Extending LMCache#

LMCache is designed to be extensible, allowing integration of custom functionality without modifying the core. The main extension mechanisms are:

  • Storage Plugin Framework – integrate new storage backends (custom cache storage modules) via a standardized interface.

  • External Remote Connector Framework – integrate new remote KV store connectors for external/distributed storage systems.

  • Runtime Plugin Framework – run custom scripts as separate processes alongside LMCache for added functionality.

        flowchart LR
   subgraph "LMCache Process"
      direction TB
      core["LMCache Core Engine (Cache Manager & APIs)"]
      runtimePluginMgr["Runtime Plugin Launcher"]
      backendMgr["Storage Backend Interface"]
      storagePluginMgr["Storage Plugin Launcher"]
   end

   runtimePluginMgr -->|"launch"| plugin1["Custom Plugin Script 1"]
   runtimePluginMgr -->|"launch"| plugin2["Custom Plugin Script 2"]

   backendMgr --> CPUBackend[["In-Memory CPU Backend"]]
   backendMgr --> DiskBackend[["Local Disk Backend"]]
   backendMgr --> NIXLBackend[["NIXL Peer Backend"]]
   backendMgr --> RemoteBackend[["Remote connectors"]]

   RemoteBackend --> RedisConnector[["Redis Connector (built-in)"]]
   RemoteBackend --> InfiniConnector[["InfiniStore Connector (built-in)"]]
   RemoteBackend --> MooncakeConnector[["Mooncake Connector (built-in)"]]
   RemoteBackend --> CustomConnector[["External Connector"]]
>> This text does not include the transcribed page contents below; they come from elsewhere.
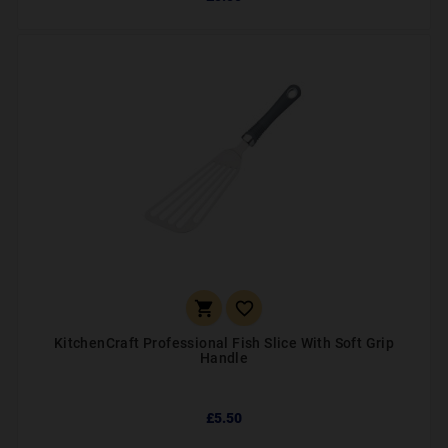


KitchenCraft Professional Fish Slice With Soft Grip
Handle
£5.50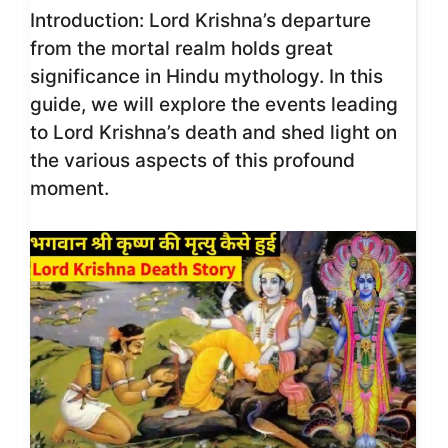
Introduction: Lord Krishna’s departure
from the mortal realm holds great
significance in Hindu mythology. In this
guide, we will explore the events leading
to Lord Krishna’s death and shed light on
the various aspects of this profound
moment.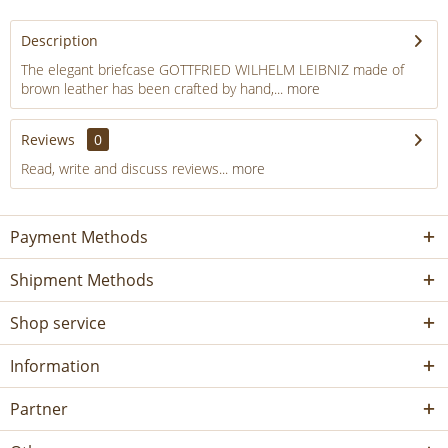
Description
The elegant briefcase GOTTFRIED WILHELM LEIBNIZ made of
brown leather has been crafted by hand,...
more
Reviews
0
Read, write and discuss reviews...
more
Payment Methods
Shipment Methods
Shop service
Information
Partner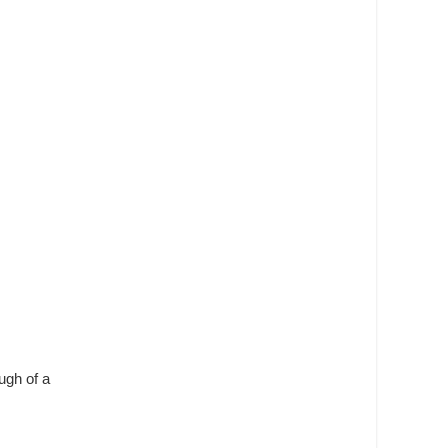
ugh of a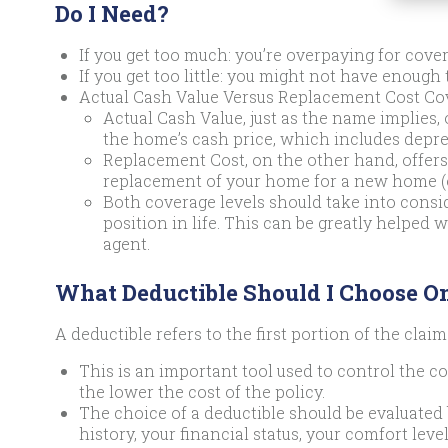
Do I Need?
If you get too much: you’re overpaying for cover
If you get too little: you might not have enough t
Actual Cash Value Versus Replacement Cost Co
Actual Cash Value, just as the name implies, 
the home’s cash price, which includes depre
Replacement Cost, on the other hand, offers 
replacement of your home for a new home (of
Both coverage levels should take into consid
position in life. This can be greatly helped
agent.
What Deductible Should I Choose O
A deductible refers to the first portion of the claim
This is an important tool used to control the cos
the lower the cost of the policy.
The choice of a deductible should be evaluated
history, your financial status, your comfort leve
   storagePluginMgr --> |"StoragePluginInterface"| strplugin1["Custom Storage Backend 1"]
   storagePluginMgr --> |"StoragePluginInterface"| strplugin2["Custom Storage Backend 2"]
    

Storage Plugin Framework enable LMCache to interface with new storage or transport systems. Developers can implement the standardized StoragePluginInterface to create a custom storage backend module. Such backends are loaded by LMCache at runtime (via configuration) in addition to the built-in backends that ship with LMCache. Built-in backends include in-memory CPU caching, local disk storage, NVIDIA NIXL (GPU peer-to-peer), and remote stores like Redis, InfiniStore, Mooncake, etc.

To add a custom storage backend, you need to:

  1. Implement a Python class inheriting from the LMCache StoragePluginInterface, overriding all required methods.
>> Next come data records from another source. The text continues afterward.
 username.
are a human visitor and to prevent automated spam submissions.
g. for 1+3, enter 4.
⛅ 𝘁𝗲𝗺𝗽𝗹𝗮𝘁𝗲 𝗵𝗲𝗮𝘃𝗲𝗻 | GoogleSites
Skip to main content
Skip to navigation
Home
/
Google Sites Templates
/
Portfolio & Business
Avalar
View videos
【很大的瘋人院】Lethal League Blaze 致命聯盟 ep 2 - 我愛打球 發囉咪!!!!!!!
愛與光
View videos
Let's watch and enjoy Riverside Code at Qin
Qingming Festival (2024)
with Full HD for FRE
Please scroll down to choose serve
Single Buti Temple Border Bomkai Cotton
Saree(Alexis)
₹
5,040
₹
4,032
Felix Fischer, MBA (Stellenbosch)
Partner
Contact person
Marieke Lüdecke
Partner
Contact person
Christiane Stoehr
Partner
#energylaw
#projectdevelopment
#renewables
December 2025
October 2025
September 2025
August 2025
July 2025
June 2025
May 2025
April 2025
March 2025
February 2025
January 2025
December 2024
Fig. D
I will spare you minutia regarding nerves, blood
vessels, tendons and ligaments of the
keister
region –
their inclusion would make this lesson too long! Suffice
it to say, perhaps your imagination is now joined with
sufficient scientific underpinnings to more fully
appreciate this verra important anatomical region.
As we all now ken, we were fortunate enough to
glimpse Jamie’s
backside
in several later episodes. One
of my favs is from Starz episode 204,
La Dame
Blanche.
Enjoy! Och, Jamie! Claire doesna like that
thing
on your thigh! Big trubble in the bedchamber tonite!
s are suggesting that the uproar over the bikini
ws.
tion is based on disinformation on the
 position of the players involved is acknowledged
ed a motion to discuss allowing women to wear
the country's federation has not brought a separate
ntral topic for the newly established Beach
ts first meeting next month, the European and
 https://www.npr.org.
  2. Install this backend package in the LMCache environment (so that LMCache can import it).

  3. Configure LMCache to use it by adding an entry to the storage_plugins list and specifying the module path and class name in the configuration’s extra_config. For example:

    storage_plugins: ["my_custom_storage"]
    extra_config:
       storage_plugin.my_custom_storage.module_path: my_package.my_storage_module
       storage_plugin.my_custom_storage.class_name: MyCustomStorageClass
    

Multiple storage backends can be enabled simultaneously. They are initialized during LMCache startup. Note that the order of backends can matter: if multiple backends are used, earlier listed backends have higher priority for cache lookups (i.e. LMCache will check those backends first when retrieving KV entries).
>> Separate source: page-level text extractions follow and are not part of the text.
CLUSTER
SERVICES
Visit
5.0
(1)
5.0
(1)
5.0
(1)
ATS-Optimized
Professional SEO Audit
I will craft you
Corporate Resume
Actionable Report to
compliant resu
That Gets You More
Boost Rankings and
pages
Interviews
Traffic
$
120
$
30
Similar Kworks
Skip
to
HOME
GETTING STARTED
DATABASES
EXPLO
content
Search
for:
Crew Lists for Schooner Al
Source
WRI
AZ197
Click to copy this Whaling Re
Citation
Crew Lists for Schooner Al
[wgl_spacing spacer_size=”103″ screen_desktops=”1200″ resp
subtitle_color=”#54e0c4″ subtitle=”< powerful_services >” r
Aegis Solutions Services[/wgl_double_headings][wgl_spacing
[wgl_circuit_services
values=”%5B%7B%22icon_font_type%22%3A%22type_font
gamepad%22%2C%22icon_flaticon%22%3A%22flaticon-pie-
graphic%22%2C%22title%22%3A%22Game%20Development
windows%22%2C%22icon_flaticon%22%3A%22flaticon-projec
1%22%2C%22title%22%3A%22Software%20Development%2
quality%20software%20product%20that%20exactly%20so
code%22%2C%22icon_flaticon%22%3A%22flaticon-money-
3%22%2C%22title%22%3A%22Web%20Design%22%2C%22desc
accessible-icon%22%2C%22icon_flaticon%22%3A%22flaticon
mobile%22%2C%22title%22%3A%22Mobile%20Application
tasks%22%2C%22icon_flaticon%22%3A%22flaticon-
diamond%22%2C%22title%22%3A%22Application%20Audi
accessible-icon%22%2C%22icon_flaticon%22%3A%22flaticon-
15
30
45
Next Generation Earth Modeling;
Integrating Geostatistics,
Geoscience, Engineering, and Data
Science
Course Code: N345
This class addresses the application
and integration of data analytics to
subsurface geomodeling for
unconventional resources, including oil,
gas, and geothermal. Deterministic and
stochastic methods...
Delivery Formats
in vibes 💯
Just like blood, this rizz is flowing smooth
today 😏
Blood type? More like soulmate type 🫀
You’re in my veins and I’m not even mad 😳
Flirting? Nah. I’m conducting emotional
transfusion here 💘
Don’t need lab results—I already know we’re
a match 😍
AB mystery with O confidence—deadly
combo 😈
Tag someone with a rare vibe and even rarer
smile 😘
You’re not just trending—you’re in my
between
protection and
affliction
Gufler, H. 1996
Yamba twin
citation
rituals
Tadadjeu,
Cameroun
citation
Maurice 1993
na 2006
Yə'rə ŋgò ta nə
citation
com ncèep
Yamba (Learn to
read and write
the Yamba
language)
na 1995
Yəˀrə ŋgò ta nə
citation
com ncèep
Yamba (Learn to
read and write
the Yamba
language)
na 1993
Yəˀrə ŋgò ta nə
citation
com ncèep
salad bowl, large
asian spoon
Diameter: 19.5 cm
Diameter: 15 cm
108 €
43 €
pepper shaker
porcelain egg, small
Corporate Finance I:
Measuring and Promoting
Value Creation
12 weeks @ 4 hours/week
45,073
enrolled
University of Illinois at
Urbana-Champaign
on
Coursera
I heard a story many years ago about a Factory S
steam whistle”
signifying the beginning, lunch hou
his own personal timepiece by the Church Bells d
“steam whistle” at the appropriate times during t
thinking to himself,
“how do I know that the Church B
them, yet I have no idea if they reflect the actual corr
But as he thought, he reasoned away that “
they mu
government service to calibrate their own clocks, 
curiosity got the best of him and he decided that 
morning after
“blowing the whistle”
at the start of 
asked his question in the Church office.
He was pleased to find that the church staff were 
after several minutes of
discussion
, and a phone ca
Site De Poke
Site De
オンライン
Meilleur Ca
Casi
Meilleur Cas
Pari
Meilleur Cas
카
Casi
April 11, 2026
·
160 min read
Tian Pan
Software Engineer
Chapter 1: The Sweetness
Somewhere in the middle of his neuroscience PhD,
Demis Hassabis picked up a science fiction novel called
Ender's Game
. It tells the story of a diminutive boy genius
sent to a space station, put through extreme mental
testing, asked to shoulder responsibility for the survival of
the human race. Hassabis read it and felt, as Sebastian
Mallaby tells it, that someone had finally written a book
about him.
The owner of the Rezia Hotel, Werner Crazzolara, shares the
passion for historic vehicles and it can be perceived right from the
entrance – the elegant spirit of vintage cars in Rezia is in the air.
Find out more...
External Remote Connectors (middle section of diagram) allow LMCache’s remote storage layer to connect to new external KV storage systems. The LMCache RemoteBackend uses connector implementations to communicate with various external stores. For example, built-in connectors exist for Redis, InfiniStore, and MooncakeStore. To extend LMCache with a new remote connector, you should:

  1. Implement a class following LMCache’s remote connector interface (similar to existing connectors). This typically involves subclassing the RemoteConnector base and providing methods to connect, put, get, etc., for your storage system.

  2. Expose your connector for dynamic loading. Each remote connector is associated with a URI scheme in the remote_url. For instance, if you create a connector for a new storage called “FooStore” with scheme foo://, you will want LMCache to use your class whenever a remote URL starts with foo://.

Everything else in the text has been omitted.